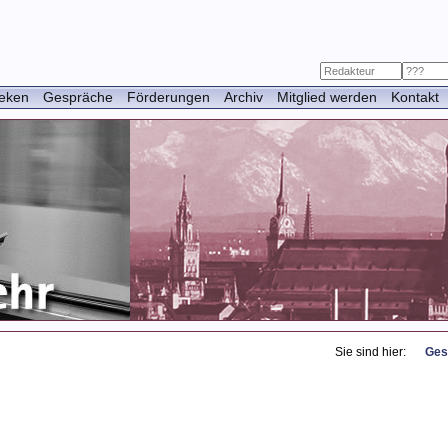
heken
Gespräche
Förderungen
Archiv
Mitglied werden
Kontakt
Das Ge
Das Ge
Sie sind hier:
Ges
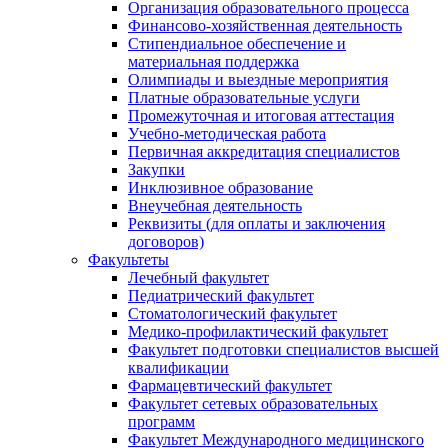
Организация образовательного процесса
Финансово-хозяйственная деятельность
Стипендиальное обеспечение и
материальная поддержка
Олимпиады и выездные мероприятия
Платные образовательные услуги
Промежуточная и итоговая аттестация
Учебно-методическая работа
Первичная аккредитация специалистов
Закупки
Инклюзивное образование
Внеучебная деятельность
Реквизиты (для оплаты и заключения
договоров)
Факультеты
Лечебный факультет
Педиатрический факультет
Стоматологический факультет
Медико-профилактический факультет
Факультет подготовки специалистов высшей
квалификации
Фармацевтический факультет
Факультет сетевых образовательных
программ
Факультет Международного медицинского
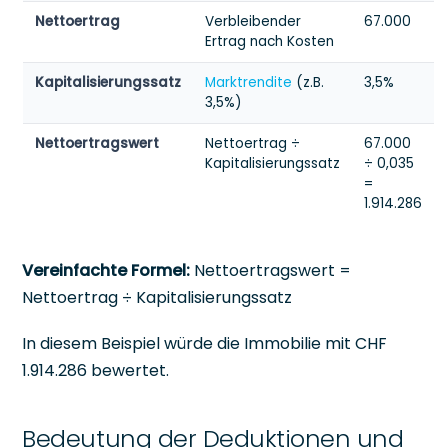
Nettoertrag
Verbleibender
67.000
Ertrag nach Kosten
Kapitalisierungssatz
Marktrendite
(z.B.
3,5%
3,5%)
Nettoertragswert
Nettoertrag ÷
67.000
Kapitalisierungssatz
÷ 0,035
=
1.914.286
Vereinfachte Formel:
Nettoertragswert =
Nettoertrag ÷ Kapitalisierungssatz
In diesem Beispiel würde die Immobilie mit CHF
1.914.286 bewertet.
Bedeutung der Deduktionen und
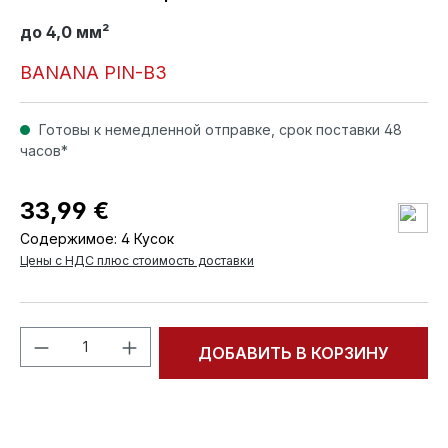
до 4,0 мм²
BANANA PIN-B3
Готовы к немедленной отправке, срок поставки 48
часов*
33,99 €
Содержимое:
4 Кусок
Цены с НДС плюс стоимость доставки
Количество продукта: введите желаем
ДОБАВИТЬ В КОРЗИНУ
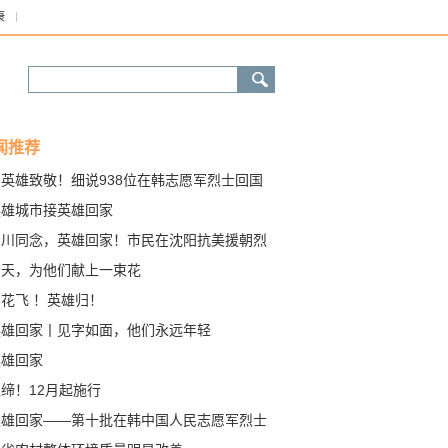
康
闻推荐
向英雄致敬！细说938位在韩志愿军烈士回国
英雄城市接英雄回家
山川同念，英雄回家！市民在沈阳抗美援朝烈
陵园等待英雄归来！
今天，为他们献上一束花
花飞 ！英雄归！
英雄回家丨见字如面，他们永远年轻
英雄回家
缔！12月起施行
英雄回家——第十批在韩中国人民志愿军烈士
骸归国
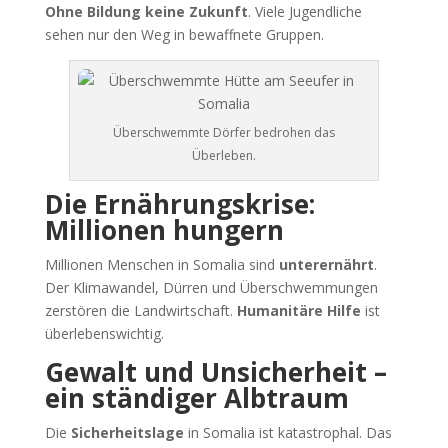
Ohne Bildung keine Zukunft
. Viele Jugendliche
sehen nur den Weg in bewaffnete Gruppen.
Überschwemmte Dörfer bedrohen das
Überleben.
Die Ernährungskrise:
Millionen hungern
Millionen Menschen in Somalia sind
unterernährt
.
Der Klimawandel, Dürren und Überschwemmungen
zerstören die Landwirtschaft.
Humanitäre Hilfe
ist
überlebenswichtig.
Gewalt und Unsicherheit –
ein ständiger Albtraum
Die
Sicherheitslage
in Somalia ist katastrophal. Das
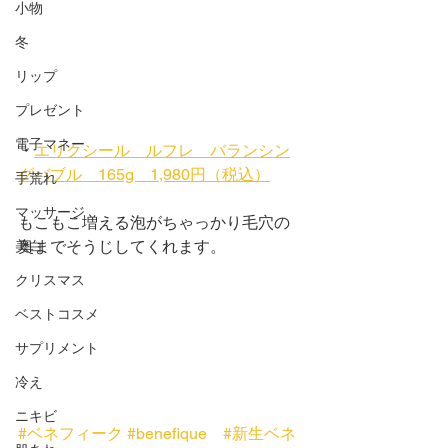
小物
冬
リップ
プレゼント
電子マネー
・
エリクシール　ルフレ　バランシン
グバブル　165g　1,980円（税込）
手荒れ
マッサージ
もこもこ増える泡がちゃっかり毛穴の
奥までそうじしてくれます。
美白
クリスマス
ベストコスメ
サプリメント
冷え
ニキビ
#ベネフィーク
#benefique
#新生ベネ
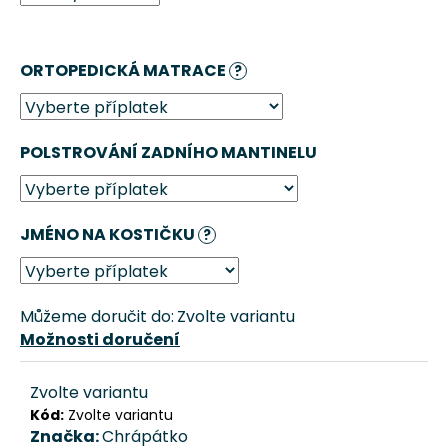
č
u
j
ORTOPEDICKÁ MATRACE
e
?
m
e
POLSTROVÁNÍ ZADNÍHO MANTINELU
DOMEČEK
PRO
PSA
ZAŠÍVÁRNA
JMÉNO NA KOSTIČKU
?
–
BÉŽOVÁ
CHRÁPÁTKO®
1
Můžeme doručit do:
Zvolte variantu
611
Možnosti doručení
Kč
Zvolte variantu
Kód:
Zvolte variantu
Značka:
Chrápátko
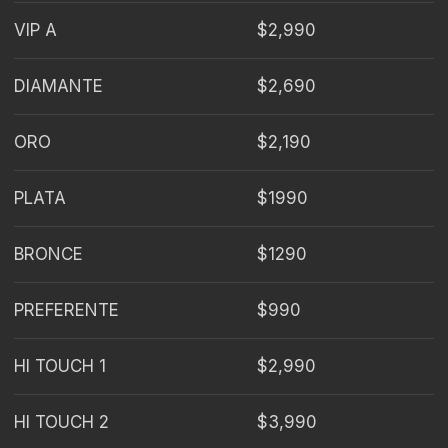
VIP A
$2,990
DIAMANTE
$2,690
ORO
$2,190
PLATA
$1990
BRONCE
$1290
PREFERENTE
$990
HI TOUCH 1
$2,990
HI TOUCH 2
$3,990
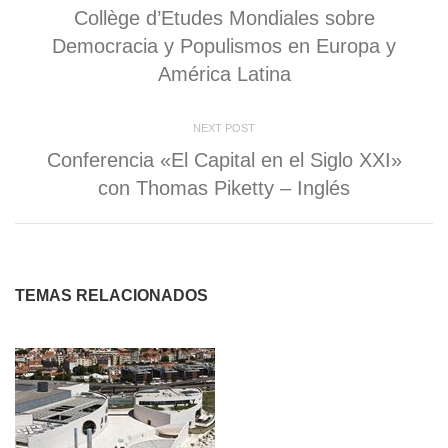
nueva)
Collège d’Etudes Mondiales sobre
Democracia y Populismos en Europa y
América Latina
NEXT POST
Conferencia «El Capital en el Siglo XXI»
con Thomas Piketty – Inglés
TEMAS RELACIONADOS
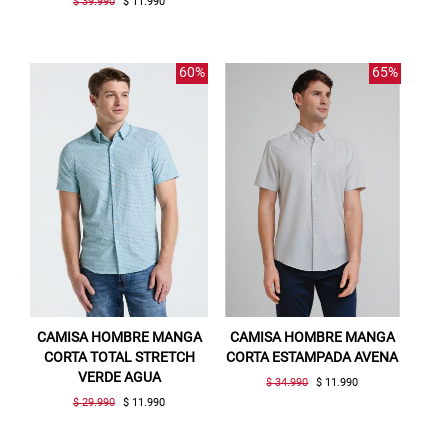
$ 39.990
$ 11.990
60%
65%
CAMISA HOMBRE MANGA
CAMISA HOMBRE MANGA
CORTA TOTAL STRETCH
CORTA ESTAMPADA AVENA
VERDE AGUA
$ 34.990
$ 11.990
$ 29.990
$ 11.990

--------------------------------------------------

- _Prompt_: Only the pictures may be dropped when you copy the data above; everything else stays exact.

- _Response_:
heken
Gespräche
Förderungen
Archiv
Mitglied werden
Kontakt
Das Ge
Das Ge
Sie sind hier:
Ges
Организация образовательного процесса
Финансово-хозяйственная деятельность
Стипендиальное обеспечение и
материальная поддержка
Олимпиады и выездные мероприятия
Платные образовательные услуги
Промежуточная и итоговая аттестация
Учебно-методическая работа
Первичная аккредитация специалистов
Закупки
Инклюзивное образование
Внеучебная деятельность
Реквизиты (для оплаты и заключения
договоров)
Факультеты
Лечебный факультет
Педиатрический факультет
Стоматологический факультет
Медико-профилактический факультет
Факультет подготовки специалистов высшей
квалификации
Фармацевтический факультет
Факультет сетевых образовательных
программ
Факультет Международного медицинского
Nettoertrag
Verbleibender
67.000
Ertrag nach Kosten
Kapitalisierungssatz
Marktrendite
(z.B.
3,5%
3,5%)
Nettoertragswert
Nettoertrag ÷
67.000
Kapitalisierungssatz
÷ 0,035
=
1.914.286
Vereinfachte Formel:
Nettoertragswert =
Nettoertrag ÷ Kapitalisierungssatz
In diesem Beispiel würde die Immobilie mit CHF
1.914.286 bewertet.
Bedeutung der Deduktionen und
до 4,0 мм²
BANANA PIN-B3
Готовы к немедленной отправке, срок поставки 48
часов*
33,99 €
Содержимое:
4 Кусок
Цены с НДС плюс стоимость доставки
Количество продукта: введите желаем
ДОБАВИТЬ В КОРЗИНУ
康
闻推荐
向英雄致敬！细说938位在韩志愿军烈士回国
英雄城市接英雄回家
山川同念，英雄回家！市民在沈阳抗美援朝烈
陵园等待英雄归来！
今天，为他们献上一束花
花飞 ！英雄归！
英雄回家丨见字如面，他们永远年轻
英雄回家
缔！12月起施行
英雄回家——第十批在韩中国人民志愿军烈士
骸归国
Ohne Bildung keine Zukunft
. Viele Jugendliche
sehen nur den Weg in bewaffnete Gruppen.
Überschwemmte Dörfer bedrohen das
Überleben.
Die Ernährungskrise:
Millionen hungern
Millionen Menschen in Somalia sind
unterernährt
.
Der Klimawandel, Dürren und Überschwemmungen
zerstören die Landwirtschaft.
Humanitäre Hilfe
ist
überlebenswichtig.
Gewalt und Unsicherheit –
ein ständiger Albtraum
Die
Sicherheitslage
in Somalia ist katastrophal. Das
小物
冬
リップ
プレゼント
電子マネー
・
エリクシール　ルフレ　バランシン
グバブル　165g　1,980円（税込）
手荒れ
マッサージ
もこもこ増える泡がちゃっかり毛穴の
奥までそうじしてくれます。
美白
クリスマス
ベストコスメ
サプリメント
冷え
ニキビ
#ベネフィーク
#benefique
#新生ベネ
č
u
j
ORTOPEDICKÁ MATRACE
e
?
m
e
POLSTROVÁNÍ ZADNÍHO MANTINELU
DOMEČEK
PRO
PSA
ZAŠÍVÁRNA
JMÉNO NA KOSTIČKU
?
–
BÉŽOVÁ
CHRÁPÁTKO®
1
Můžeme doručit do:
Zvolte variantu
611
Možnosti doručení
Kč
Zvolte variantu
Kód:
Zvolte variantu
Značka:
Chrápátko
VIP A
$2,990
DIAMANTE
$2,690
ORO
$2,190
PLATA
$1990
BRONCE
$1290
PREFERENTE
$990
HI TOUCH 1
$2,990
HI TOUCH 2
$3,990
nueva)
Collège d’Etudes Mondiales sobre
Democracia y Populismos en Europa y
América Latina
NEXT POST
Conferencia «El Capital en el Siglo XXI»
con Thomas Piketty – Inglés
TEMAS RELACIONADOS
$ 39.990
$ 11.990
60%
65%
CAMISA HOMBRE MANGA
CAMISA HOMBRE MANGA
CORTA TOTAL STRETCH
CORTA ESTAMPADA AVENA
VERDE AGUA
$ 34.990
$ 11.990
$ 29.990
$ 11.990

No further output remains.